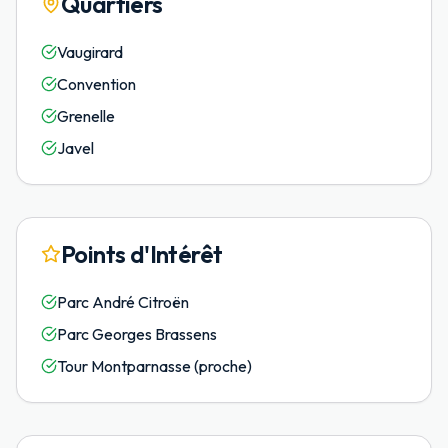
Quartiers
Vaugirard
Convention
Grenelle
Javel
Points d'Intérêt
Parc André Citroën
Parc Georges Brassens
Tour Montparnasse (proche)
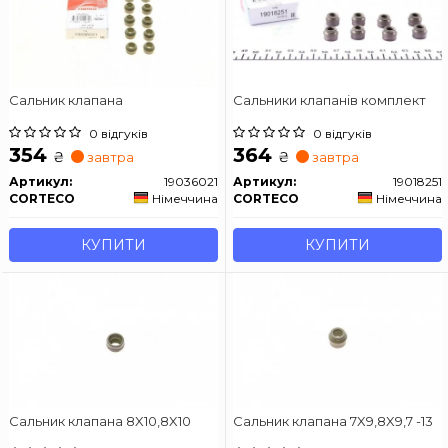
Сальник клапана
Сальники клапанів комплект
0 відгуків
0 відгуків
354
364
₴
₴
завтра
завтра
Артикул:
19036021
Артикул:
19018251
CORTECO
Німеччина
CORTECO
Німеччина
КУПИТИ
КУПИТИ
Сальник клапана 8X10,8X10
Сальник клапана 7X9,8X9,7 -13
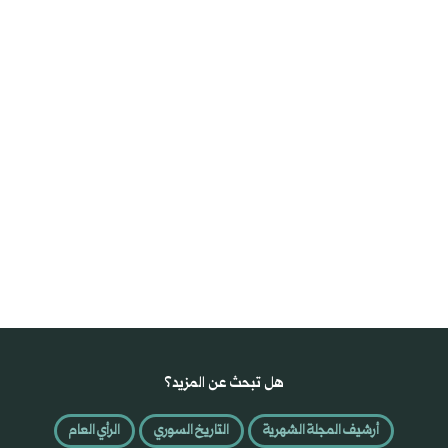
هل تبحث عن المزيد؟
أرشيف المجلة الشهرية
التاريخ السوري
الرأي العام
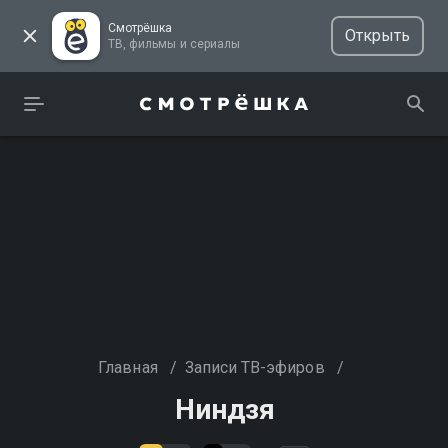
Смотрёшка
Открыть
ТВ, фильмы и сериалы
Главная
/
Записи ТВ-эфиров
/
Ниндзя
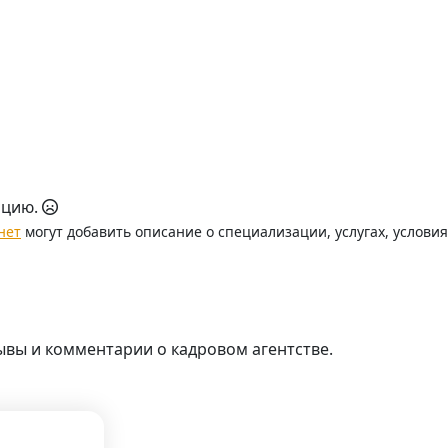
ацию.
нет
могут добавить описание о специализации, услугах, услови
ывы и комментарии о кадровом агентстве.
.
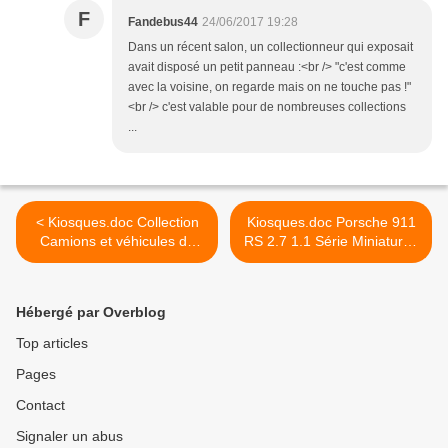
F
Fandebus44
24/06/2017 19:28
Dans un récent salon, un collectionneur qui exposait
avait disposé un petit panneau :<br /> "c'est comme
avec la voisine, on regarde mais on ne touche pas !"
<br /> c'est valable pour de nombreuses collections
...
< Kiosques.doc Collection
Kiosques.doc Porsche 911
Camions et véhicules de
RS 2.7 1.1 Série Miniatures
Pompiers 1.4 - Série
Presse >
collection presse
Hébergé par Overblog
Top articles
Pages
Contact
Signaler un abus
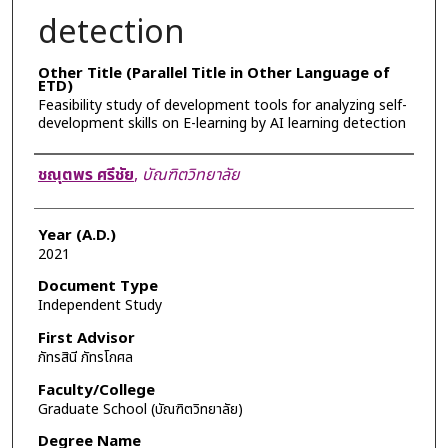
detection
Other Title (Parallel Title in Other Language of
ETD)
Feasibility study of development tools for analyzing self-
development skills on E-learning by AI learning detection
Author
ชณุตพร ศรีชัย
,
บัณฑิตวิทยาลัย
Year (A.D.)
2021
Document Type
Independent Study
First Advisor
ภัทรสินี ภัทรโกศล
Faculty/College
Graduate School (บัณฑิตวิทยาลัย)
Degree Name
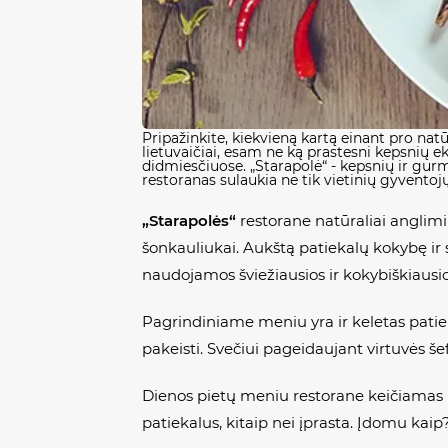
Pripažinkite, kiekvieną kartą einant pro natū
lietuvaičiai, esam ne ką prastesni kepsnių e
didmiesčiuose.
„Starapolė“
- kepsnių ir gurm
restoranas sulaukia ne tik vietinių gyventojų
„Starapolės“
restorane natūraliai anglimi
šonkauliukai. Aukštą patiekalų kokybę ir 
naudojamos šviežiausios ir kokybiškiausios
Pagrindiniame meniu yra ir keletas patiekal
pakeisti. Svečiui pageidaujant virtuvės še
Dienos pietų meniu restorane keičiamas ki
patiekalus, kitaip nei įprasta. Įdomu kaip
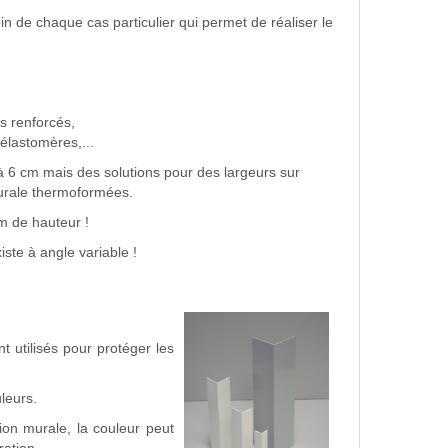
in de chaque cas particulier qui permet de réaliser le
s renforcés,
élastomères,...
à 6 cm mais des solutions pour des largeurs sur
murale thermoformées.
4m de hauteur !
iste à angle variable !
 utilisés pour protéger les
leurs.
on murale, la couleur peut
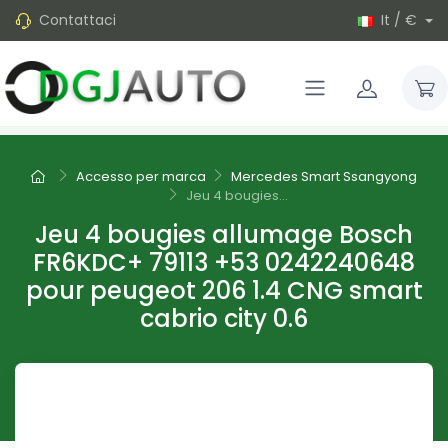
Contattaci
It / €
Accesso per marca
Mercedes Smart Ssangyong
Jeu 4 bougies...
Jeu 4 bougies allumage Bosch
FR6KDC+ 79113 +53 0242240648
pour peugeot 206 1.4 CNG smart
cabrio city 0.6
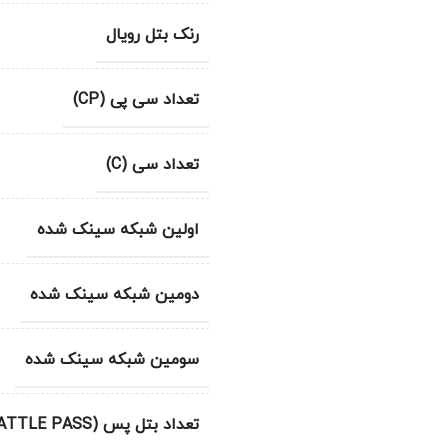
رنک بتل رویال
تعداد سی پی (CP)
تعداد سی (C)
اولین شبکه سینک شده
دومین شبکه سینک شده
سومین شبکه سینک شده
تعداد بتل پس (BATTLE PASS)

Problem to work on: Please reproduce the entries above line by line, exactly, leaving out each image.

Response:
Quartiers
Vaugirard
Convention
Grenelle
Javel
Points d'Intérêt
Parc André Citroën
Parc Georges Brassens
Tour Montparnasse (proche)
Сальник клапана
Сальники клапанів комплект
0 відгуків
0 відгуків
354
364
₴
₴
завтра
завтра
Артикул:
19036021
Артикул:
19018251
CORTECO
Німеччина
CORTECO
Німеччина
КУПИТИ
КУПИТИ
Сальник клапана 8X10,8X10
Сальник клапана 7X9,8X9,7 -13
هل تبحث عن المزيد؟
أرشيف المجلة الشهرية
التاريخ السوري
الرأي العام
Смотрёшка
Открыть
ТВ, фильмы и сериалы
Главная
/
Записи ТВ-эфиров
/
Ниндзя
ацию.
нет
могут добавить описание о специализации, услугах, услови
ывы и комментарии о кадровом агентстве.
.
F
Fandebus44
24/06/2017 19:28
Dans un récent salon, un collectionneur qui exposait
avait disposé un petit panneau :<br /> "c'est comme
avec la voisine, on regarde mais on ne touche pas !"
<br /> c'est valable pour de nombreuses collections
...
< Kiosques.doc Collection
Kiosques.doc Porsche 911
Camions et véhicules de
RS 2.7 1.1 Série Miniatures
Pompiers 1.4 - Série
Presse >
collection presse
Hébergé par Overblog
Top articles
Pages
Contact
Signaler un abus
detection
Other Title (Parallel Title in Other Language of
ETD)
Feasibility study of development tools for analyzing self-
development skills on E-learning by AI learning detection
Author
ชณุตพร ศรีชัย
,
บัณฑิตวิทยาลัย
Year (A.D.)
2021
Document Type
Independent Study
First Advisor
ภัทรสินี ภัทรโกศล
Faculty/College
Graduate School (บัณฑิตวิทยาลัย)
Degree Name
Pripažinkite, kiekvieną kartą einant pro natū
lietuvaičiai, esam ne ką prastesni kepsnių e
didmiesčiuose.
„Starapolė“
- kepsnių ir gurm
restoranas sulaukia ne tik vietinių gyventojų
„Starapolės“
restorane natūraliai anglimi
šonkauliukai. Aukštą patiekalų kokybę ir 
naudojamos šviežiausios ir kokybiškiausios
Pagrindiniame meniu yra ir keletas patiekal
pakeisti. Svečiui pageidaujant virtuvės še
Dienos pietų meniu restorane keičiamas ki
patiekalus, kitaip nei įprasta. Įdomu kaip
in de chaque cas particulier qui permet de réaliser le
s renforcés,
élastomères,...
à 6 cm mais des solutions pour des largeurs sur
murale thermoformées.
4m de hauteur !
iste à angle variable !
 utilisés pour protéger les
leurs.
on murale, la couleur peut
Contattaci
It / €
Accesso per marca
Mercedes Smart Ssangyong
Jeu 4 bougies...
Jeu 4 bougies allumage Bosch
FR6KDC+ 79113 +53 0242240648
pour peugeot 206 1.4 CNG smart
cabrio city 0.6
رنک بتل رویال
تعداد سی پی (CP)
تعداد سی (C)
اولین شبکه سینک شده
دومین شبکه سینک شده
سومین شبکه سینک شده
تعداد بتل پس (BATTLE PASS)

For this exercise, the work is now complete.